Task statement: In the entries that follow, how many lines include the string "being"? The answer is the number only.

:: Provided records ::

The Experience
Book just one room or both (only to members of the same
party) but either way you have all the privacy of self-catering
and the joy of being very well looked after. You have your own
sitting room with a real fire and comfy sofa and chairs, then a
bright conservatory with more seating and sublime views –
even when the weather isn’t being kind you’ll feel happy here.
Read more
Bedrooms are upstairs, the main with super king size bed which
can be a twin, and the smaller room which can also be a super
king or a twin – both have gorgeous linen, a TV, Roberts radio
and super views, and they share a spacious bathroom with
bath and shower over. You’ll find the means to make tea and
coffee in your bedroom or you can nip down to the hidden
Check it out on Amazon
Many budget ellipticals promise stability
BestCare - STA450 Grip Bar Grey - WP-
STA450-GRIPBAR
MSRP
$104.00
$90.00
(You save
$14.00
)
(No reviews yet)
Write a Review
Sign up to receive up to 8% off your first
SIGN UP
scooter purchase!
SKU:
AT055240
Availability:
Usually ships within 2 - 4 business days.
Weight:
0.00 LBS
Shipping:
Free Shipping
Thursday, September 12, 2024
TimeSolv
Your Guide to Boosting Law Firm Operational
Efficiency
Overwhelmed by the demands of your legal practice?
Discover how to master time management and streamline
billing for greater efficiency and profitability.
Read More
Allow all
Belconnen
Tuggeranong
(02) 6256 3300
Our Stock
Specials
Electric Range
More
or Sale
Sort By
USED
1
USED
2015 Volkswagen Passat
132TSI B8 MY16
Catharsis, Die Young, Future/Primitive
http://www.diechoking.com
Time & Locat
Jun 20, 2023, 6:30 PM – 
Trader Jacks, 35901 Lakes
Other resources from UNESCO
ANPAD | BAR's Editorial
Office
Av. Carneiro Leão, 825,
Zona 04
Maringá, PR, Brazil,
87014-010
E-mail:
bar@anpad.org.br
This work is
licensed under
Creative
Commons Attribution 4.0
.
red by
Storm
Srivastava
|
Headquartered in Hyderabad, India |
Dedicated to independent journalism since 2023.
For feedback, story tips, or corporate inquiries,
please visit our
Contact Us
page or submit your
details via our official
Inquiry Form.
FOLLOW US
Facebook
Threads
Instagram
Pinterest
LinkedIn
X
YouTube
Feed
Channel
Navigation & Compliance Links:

:::

Answer to the exercise: 2